EXERCISE DIRECTIONS -> Lines containing the word "each" in the data below: say how many, with no other text.

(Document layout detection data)
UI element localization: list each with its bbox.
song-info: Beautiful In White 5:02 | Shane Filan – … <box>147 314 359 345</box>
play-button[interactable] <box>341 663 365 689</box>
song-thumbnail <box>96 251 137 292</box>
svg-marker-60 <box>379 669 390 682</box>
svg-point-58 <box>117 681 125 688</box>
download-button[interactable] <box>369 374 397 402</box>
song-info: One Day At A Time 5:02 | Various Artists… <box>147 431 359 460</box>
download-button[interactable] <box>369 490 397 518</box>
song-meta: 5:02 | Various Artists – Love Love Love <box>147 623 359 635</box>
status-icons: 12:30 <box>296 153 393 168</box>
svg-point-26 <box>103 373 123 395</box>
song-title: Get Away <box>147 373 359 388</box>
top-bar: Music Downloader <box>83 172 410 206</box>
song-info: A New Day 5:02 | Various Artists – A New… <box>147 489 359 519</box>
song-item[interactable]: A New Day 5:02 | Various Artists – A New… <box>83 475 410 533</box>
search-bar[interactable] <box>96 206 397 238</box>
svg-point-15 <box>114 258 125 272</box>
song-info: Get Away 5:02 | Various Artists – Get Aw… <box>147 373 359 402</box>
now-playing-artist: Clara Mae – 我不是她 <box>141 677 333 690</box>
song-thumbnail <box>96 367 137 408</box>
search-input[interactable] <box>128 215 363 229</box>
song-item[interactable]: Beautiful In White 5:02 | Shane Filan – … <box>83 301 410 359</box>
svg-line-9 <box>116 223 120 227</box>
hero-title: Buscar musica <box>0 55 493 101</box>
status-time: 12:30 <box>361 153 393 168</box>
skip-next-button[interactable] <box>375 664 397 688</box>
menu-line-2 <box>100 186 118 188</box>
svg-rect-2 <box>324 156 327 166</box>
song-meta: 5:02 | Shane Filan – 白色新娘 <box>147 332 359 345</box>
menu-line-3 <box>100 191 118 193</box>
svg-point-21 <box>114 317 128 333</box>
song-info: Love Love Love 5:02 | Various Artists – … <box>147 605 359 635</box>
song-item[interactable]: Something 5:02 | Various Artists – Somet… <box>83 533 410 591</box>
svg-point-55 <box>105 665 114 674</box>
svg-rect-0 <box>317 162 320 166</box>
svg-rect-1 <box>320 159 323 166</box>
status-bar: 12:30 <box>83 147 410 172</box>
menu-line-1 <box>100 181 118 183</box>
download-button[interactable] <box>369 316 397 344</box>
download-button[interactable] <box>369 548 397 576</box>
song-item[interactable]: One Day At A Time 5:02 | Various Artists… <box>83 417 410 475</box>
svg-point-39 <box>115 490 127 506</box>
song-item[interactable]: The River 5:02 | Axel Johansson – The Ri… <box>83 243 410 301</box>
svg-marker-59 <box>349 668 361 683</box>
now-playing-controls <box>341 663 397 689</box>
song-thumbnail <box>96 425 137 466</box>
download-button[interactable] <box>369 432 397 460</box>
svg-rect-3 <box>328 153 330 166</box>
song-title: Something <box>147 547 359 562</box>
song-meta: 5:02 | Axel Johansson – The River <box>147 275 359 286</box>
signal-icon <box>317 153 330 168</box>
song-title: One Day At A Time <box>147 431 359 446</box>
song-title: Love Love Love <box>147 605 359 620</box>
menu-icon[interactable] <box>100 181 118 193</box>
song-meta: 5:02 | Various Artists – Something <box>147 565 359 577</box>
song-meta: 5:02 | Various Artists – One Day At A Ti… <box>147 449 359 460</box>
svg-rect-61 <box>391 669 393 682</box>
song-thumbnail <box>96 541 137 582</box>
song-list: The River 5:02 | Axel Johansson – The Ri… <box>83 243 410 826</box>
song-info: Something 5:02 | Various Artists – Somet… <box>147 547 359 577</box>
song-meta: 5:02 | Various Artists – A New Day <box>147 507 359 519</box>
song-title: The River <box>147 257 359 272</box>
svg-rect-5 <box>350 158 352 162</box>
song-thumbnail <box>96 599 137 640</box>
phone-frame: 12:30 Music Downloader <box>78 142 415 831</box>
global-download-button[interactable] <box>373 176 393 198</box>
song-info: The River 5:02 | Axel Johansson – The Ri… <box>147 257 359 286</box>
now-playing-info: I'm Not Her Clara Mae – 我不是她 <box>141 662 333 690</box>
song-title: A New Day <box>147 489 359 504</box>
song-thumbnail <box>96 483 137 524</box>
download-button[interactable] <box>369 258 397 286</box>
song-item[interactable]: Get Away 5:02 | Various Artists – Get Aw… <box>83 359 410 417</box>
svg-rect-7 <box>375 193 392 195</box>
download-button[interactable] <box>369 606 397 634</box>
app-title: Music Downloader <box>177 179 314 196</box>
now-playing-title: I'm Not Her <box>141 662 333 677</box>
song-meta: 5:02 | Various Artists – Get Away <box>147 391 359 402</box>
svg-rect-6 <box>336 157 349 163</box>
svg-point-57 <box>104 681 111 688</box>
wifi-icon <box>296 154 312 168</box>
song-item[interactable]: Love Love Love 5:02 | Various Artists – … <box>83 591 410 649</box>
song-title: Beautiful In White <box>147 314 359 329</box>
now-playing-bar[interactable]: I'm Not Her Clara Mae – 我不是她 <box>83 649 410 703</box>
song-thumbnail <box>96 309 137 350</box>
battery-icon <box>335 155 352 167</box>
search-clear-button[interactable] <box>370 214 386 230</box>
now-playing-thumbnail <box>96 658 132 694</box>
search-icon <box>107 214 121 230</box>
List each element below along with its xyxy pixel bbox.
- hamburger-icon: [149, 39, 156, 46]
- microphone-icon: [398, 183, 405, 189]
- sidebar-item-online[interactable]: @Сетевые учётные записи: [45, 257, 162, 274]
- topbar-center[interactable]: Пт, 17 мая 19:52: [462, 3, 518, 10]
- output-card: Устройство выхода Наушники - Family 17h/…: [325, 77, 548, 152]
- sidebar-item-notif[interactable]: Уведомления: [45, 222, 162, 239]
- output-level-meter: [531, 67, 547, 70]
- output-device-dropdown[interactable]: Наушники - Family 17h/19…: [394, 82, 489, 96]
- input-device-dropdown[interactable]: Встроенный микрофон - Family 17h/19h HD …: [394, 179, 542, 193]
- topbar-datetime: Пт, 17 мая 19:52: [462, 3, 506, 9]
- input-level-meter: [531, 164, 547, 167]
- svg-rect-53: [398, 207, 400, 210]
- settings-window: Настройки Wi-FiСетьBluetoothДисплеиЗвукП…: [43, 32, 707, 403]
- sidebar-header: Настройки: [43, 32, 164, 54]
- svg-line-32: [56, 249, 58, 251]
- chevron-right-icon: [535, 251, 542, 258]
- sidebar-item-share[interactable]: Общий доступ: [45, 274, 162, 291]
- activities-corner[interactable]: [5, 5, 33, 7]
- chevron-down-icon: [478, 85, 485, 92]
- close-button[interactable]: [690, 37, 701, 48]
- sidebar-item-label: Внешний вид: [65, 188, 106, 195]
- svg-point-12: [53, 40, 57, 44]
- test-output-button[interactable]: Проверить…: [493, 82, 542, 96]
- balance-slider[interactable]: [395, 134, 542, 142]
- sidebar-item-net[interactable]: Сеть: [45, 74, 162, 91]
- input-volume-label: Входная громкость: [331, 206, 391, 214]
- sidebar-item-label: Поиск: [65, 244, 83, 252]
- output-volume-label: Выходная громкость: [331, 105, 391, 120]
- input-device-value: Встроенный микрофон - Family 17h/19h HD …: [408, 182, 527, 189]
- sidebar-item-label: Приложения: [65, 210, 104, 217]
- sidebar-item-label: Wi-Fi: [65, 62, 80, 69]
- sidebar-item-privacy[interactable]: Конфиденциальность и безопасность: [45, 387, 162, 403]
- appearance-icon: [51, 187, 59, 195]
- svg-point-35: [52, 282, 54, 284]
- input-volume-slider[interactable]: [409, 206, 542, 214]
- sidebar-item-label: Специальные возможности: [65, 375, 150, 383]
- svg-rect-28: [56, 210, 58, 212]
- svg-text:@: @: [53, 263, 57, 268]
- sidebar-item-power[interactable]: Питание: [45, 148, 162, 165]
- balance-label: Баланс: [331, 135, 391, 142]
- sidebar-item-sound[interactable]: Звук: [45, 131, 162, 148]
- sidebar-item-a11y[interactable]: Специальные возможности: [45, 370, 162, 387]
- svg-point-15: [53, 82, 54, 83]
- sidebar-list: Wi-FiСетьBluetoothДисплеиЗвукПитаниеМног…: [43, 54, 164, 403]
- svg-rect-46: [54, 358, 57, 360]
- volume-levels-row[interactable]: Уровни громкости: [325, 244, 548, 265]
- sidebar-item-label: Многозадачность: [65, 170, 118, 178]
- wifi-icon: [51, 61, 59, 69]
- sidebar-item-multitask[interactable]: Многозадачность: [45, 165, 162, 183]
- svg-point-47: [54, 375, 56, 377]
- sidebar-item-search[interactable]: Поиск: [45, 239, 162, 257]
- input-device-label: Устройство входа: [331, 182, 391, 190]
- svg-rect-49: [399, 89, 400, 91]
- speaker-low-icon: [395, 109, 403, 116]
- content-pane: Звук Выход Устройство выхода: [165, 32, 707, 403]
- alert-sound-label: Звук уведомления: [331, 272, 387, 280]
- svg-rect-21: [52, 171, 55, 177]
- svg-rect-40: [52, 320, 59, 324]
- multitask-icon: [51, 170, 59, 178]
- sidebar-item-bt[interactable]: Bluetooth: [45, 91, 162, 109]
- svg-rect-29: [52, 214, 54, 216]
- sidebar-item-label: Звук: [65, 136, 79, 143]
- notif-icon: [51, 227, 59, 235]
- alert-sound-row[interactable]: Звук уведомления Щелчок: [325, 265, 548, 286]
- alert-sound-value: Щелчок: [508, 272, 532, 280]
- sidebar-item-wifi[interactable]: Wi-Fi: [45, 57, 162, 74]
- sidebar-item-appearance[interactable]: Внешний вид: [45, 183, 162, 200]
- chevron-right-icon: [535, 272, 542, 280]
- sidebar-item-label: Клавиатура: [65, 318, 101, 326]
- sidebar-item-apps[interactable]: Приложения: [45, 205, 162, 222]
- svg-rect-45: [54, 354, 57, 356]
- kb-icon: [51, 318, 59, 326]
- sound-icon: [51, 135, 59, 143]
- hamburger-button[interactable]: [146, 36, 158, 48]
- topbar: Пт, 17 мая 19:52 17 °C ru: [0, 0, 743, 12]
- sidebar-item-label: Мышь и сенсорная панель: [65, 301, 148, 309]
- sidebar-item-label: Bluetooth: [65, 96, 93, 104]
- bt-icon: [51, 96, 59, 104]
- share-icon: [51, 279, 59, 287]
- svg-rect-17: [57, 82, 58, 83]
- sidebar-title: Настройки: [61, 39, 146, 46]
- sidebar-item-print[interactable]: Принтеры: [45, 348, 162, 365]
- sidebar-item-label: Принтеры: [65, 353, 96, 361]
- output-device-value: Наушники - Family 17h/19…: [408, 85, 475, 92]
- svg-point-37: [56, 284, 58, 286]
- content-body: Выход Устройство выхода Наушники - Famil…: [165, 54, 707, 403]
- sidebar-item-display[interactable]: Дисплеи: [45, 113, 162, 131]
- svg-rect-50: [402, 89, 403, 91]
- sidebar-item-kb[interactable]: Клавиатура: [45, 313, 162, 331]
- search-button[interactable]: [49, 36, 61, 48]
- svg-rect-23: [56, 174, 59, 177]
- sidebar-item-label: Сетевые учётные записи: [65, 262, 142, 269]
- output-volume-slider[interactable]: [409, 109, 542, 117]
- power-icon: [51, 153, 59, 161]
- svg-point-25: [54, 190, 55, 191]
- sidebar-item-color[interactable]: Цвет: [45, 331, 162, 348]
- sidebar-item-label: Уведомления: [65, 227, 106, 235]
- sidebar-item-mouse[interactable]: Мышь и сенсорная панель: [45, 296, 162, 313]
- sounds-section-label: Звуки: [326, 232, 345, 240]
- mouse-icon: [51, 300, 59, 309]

COMPLETED TASK -> 2